Page MenuHomePhabricator

CentralNotice contents appearing in Google search snippets
Closed, ResolvedPublic

Event Timeline

Pcoombe raised the priority of this task from to High.
Pcoombe updated the task description. (Show Details)
Pcoombe changed Security from none to None.
Pcoombe subscribed.

Update: all the changes have been pushed from fr-tech, and we're waiting to get re-indexed by google.

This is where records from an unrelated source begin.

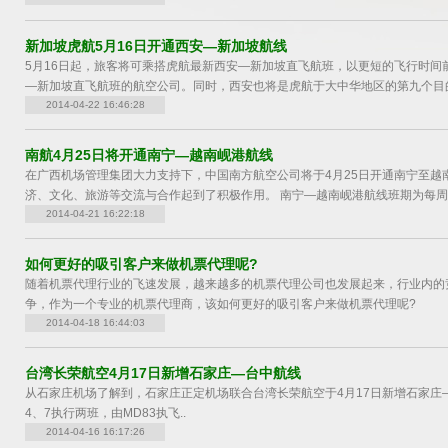
新加坡虎航5月16日开通西安—新加坡航线
5月16日起，旅客将可乘搭虎航最新西安—新加坡直飞航班，以更短的飞行时间
—新加坡直飞航班的航空公司。同时，西安也将是虎航于大中华地区的第九个目
2014-04-22 16:46:28
南航4月25日将开通南宁—越南岘港航线
在广西机场管理集团大力支持下，中国南方航空公司将于4月25日开通南宁至越
济、文化、旅游等交流与合作起到了积极作用。 南宁—越南岘港航线班期为每周1、5
2014-04-21 16:22:18
如何更好的吸引客户来做机票代理呢?
随着机票代理行业的飞速发展，越来越多的机票代理公司也发展起来，行业内的
争，作为一个专业的机票代理商，该如何更好的吸引客户来做机票代理呢?
2014-04-18 16:44:03
台湾长荣航空4月17日新增石家庄—台中航线
从石家庄机场了解到，石家庄正定机场联合台湾长荣航空于4月17日新增石家庄—台
4、7执行两班，由MD83执飞..
2014-04-16 16:17:26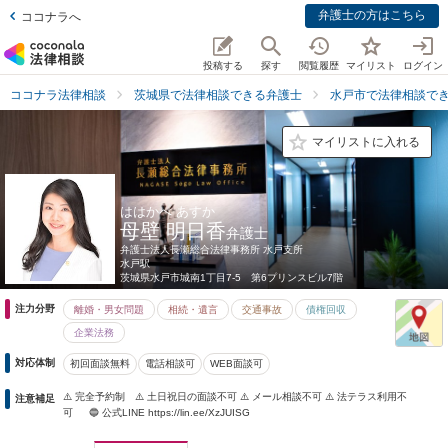
弁護士の方はこちら
ココナラへ
投稿する
探す
閲覧履歴
マイリスト
ログイン
ココナラ法律相談
茨城県で法律相談できる弁護士
水戸市で法律相談で
マイリストに入れる
ははかべ あすか
母壁 明日香
弁護士
弁護士法人長瀬総合法律事務所 水戸支所
水戸駅
茨城県
水戸市城南1丁目7-5 第6プリンスビル7階
注力分野
離婚・男女問題
相続・遺言
交通事故
債権回収
企業法務
対応体制
初回面談無料
電話相談可
WEB面談可
⚠️ 完全予約制 ⚠️ 土日祝日の面談不可 ⚠️ メール相談不可 ⚠️ 法テラス利用不
注意補足
可 🔵 公式LINE https://lin.ee/XzJUISG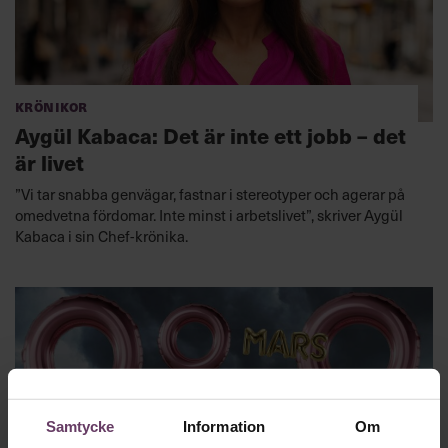
Krönikor
Aygül Kabaca: Det är inte ett jobb – det
är livet
”Vi tar snabba genvägar, fastnar i stereotyper och agerar på
omedvetna fördomar. Inte minst i arbetslivet”, skriver Aygül
Kabaca i sin Chef-krönika.
Samtycke
Information
Om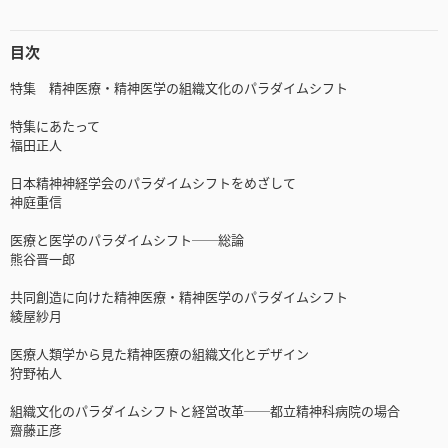
目次
特集 精神医療・精神医学の組織文化のパラダイムシフト
特集にあたって
福田正人
日本精神神経学会のパラダイムシフトをめざして
神庭重信
医療と医学のパラダイムシフト──総論
熊谷晋一郎
共同創造に向けた精神医療・精神医学のパラダイムシフト
綾屋紗月
医療人類学から見た精神医療の組織文化とデザイン
狩野祐人
組織文化のパラダイムシフトと経営改革──都立精神科病院の場合
齋藤正彦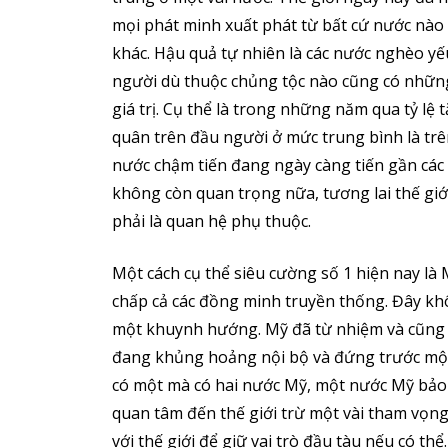
mọi phát minh xuất phát từ bất cứ nước nà
khác. Hậu quả tự nhiên là các nước nghèo yế
người dù thuộc chủng tộc nào cũng có nhữ
giá trị. Cụ thể là trong những năm qua tỷ lệ
quân trên đầu người ở mức trung bình là tr
nước chậm tiến đang ngày càng tiến gần các 
không còn quan trọng nữa, tương lai thế giớ
phải là quan hệ phụ thuộc.
Một cách cụ thể siêu cường số 1 hiện nay là 
chấp cả các đồng minh truyền thống. Đây khô
một khuynh hướng. Mỹ đã từ nhiệm và cũng đã
đang khủng hoảng nội bộ và đứng trước một 
có một mà có hai nước Mỹ, một nước Mỹ bảo
quan tâm đến thế giới trừ một vài tham vọ
với thế giới để giữ vai trò đầu tàu nếu có 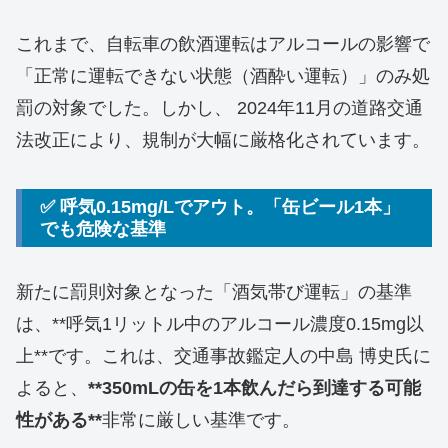
これまで、自転車の飲酒運転はアルコールの影響で
「正常に運転できない状態（酒酔い運転）」のみ処
罰の対象でした。しかし、 2024年11月の道路交通
法改正により、規制が大幅に厳格化されています。
✅ 呼気0.15mg/Lでアウト。「缶ビール1本」
でも危険な基準
新たに罰則対象となった「酒気帯び運転」の基準
は、**呼気1リットル中のアルコール濃度0.15mg以
上**です。これは、交通事故鑑定人の中島 博史氏に
よると、
**350mLの缶を1本飲んだら到達する可能
性がある**
非常に厳しい基準です。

In T76743#819639, @atgo wrote:

Update: all the changes have been pushed from fr-tech, and we're waiting to get re-indexed by google.

Mainly, AFAIK:

https://gerrit.wikimedia.org/r/177587 was replaced by a core change and then reverted

Excerpt from #wikimedia-operations

ori> AndyRussG, awight: https://support.google.com/webmasters/answer/66355?hl=en
ori> "Cloaking refers to the practice of presenting different content or URLs to human users and search engines. Cloaking is considered a violation of Google’s Webmaster Guidelines because it provides our users with different results than they expected."
ori> be sure to coordinate, because it sounds like we have multiple fronts here
+K4-713> ori: Definitely many conversations happening at the same time right now. As we're still waiting to hear back from their people, I don't think we want to roll anything back before we actually talk to them.

Copying some comments by @matmarex and @Umherirrender.

Umherirrender said:

See also T36593
I did not like this, because there are so many crawler on the web, which may not using the same comment to ignore content. But maybe for the moment this is a way to go.

Bartosz Dziewoński said:

Same here, I do not like this either. I understand the reasoning (although having a corresponding bug report would be nice…), but I still don't like it. We haven't had to do this before, why do we have to now?

Awight said:

Sorry, I should have commented here that we reverted this change in Ia522064df15b959e22e81abe2c607687ec2a29cb -- the new implementation is Id6bf279e590409b3464c363ee16442f4eb0dc186
Rumor is that Google deployed a new Javascript engine in the past week, apparently it is capable of rendering our banners.
Another theory is that we changed the way we serve banners, and the new endpoint was not disallowed in metawiki/robots.txt.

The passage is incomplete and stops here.